We were done by noon, Saunders said that Marksville [ 400-1000AD] was
close enough to see and worth a two hour detour. I drove from Monroe to
Alexandria along a beautiful 4-lane following the Quachita [sounds like
wash-a-taw] river though tall pines, then 30 minutes east to Marksville.
The Tunica indians have a big casino in Marksville and a tribal
interpretive museum next door . The building is earth covered and built to
look like a mound with a hut on top. It is ringed by a moat and gator
statues guard the entrances.
The mound site is in the nearby State Commorative Area. It has its own
museum. The site is nice but lacks the imaginative groundskeeping of
poverty point. Overall the park has a distinctly underfunded appearance.
Altho parts of the the site are very early it is now thought to have been
reoccupied and expanded.Marksville is thought to have been under their
influence of Ohio Hopewell for a time . Several of the displays address
this subject. By now people made pottery and the pottery found at
Marksville is very nice. It is apparently similar to Hopewell pottery in
form and motifs. The characteristic figure on pots from Marksville shows
the repeating image of a fantastic creature in raised relief, a combination
longbeaked bird with curvy serpents body. Other ancient pottery of
Arkansas, North Louisiana and Mississippi, is also very nice and desirable
among regional collectors. Pot hunting, or freestyle grave robbing,
depending on your viewpoint, is an old regional pasttime. There are no
large pottery collections in any regional museums, all such collections are
in private hand
The exhibits at Marksville's museum were originally done in the 50's and
have been recently freshened.
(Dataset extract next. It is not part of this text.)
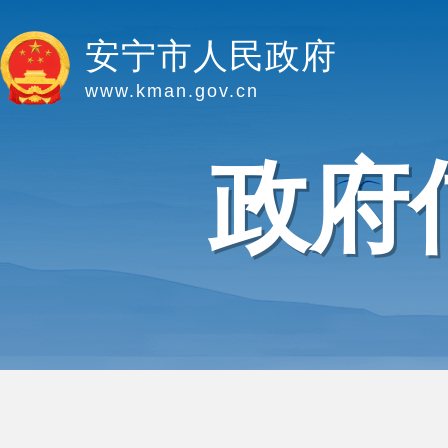
安宁市人民政府
www.kman.gov.cn
政府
They still preserve the antique charm of the
older graphic-arts style . The B&W photos of the site as part of a farm
in the 1920's and of excavation projects in the 30's are also wonderful.
Because of the Hopewell connection there are also other old photos of
important sites in Ohio, at Newark and Chilicothe.
The most memorable meal on the trip was at Leesville, La on the way back.
At a crossroads where one road heads for Texas and the other goes to Lake
Charles, was an establishment called Jacks Place. It was gas station and
nice diner. They served several fresh-made items. I ordered a half catfish
sandwich to go for $3.50, the cheapest thing on the menu. These turned out
to be fresh, not frozen, fillets. The young lady hand breaded several
orders and deep fried them. Next she prepared my frenchbread loaf with a
spicy sauce and placed a very large piece of fried fish on it. It was
almost a foot long! I told her I only ordered the HALF catfish sandwich.
She looked at me and said, "This is half a catfish." Wow! B.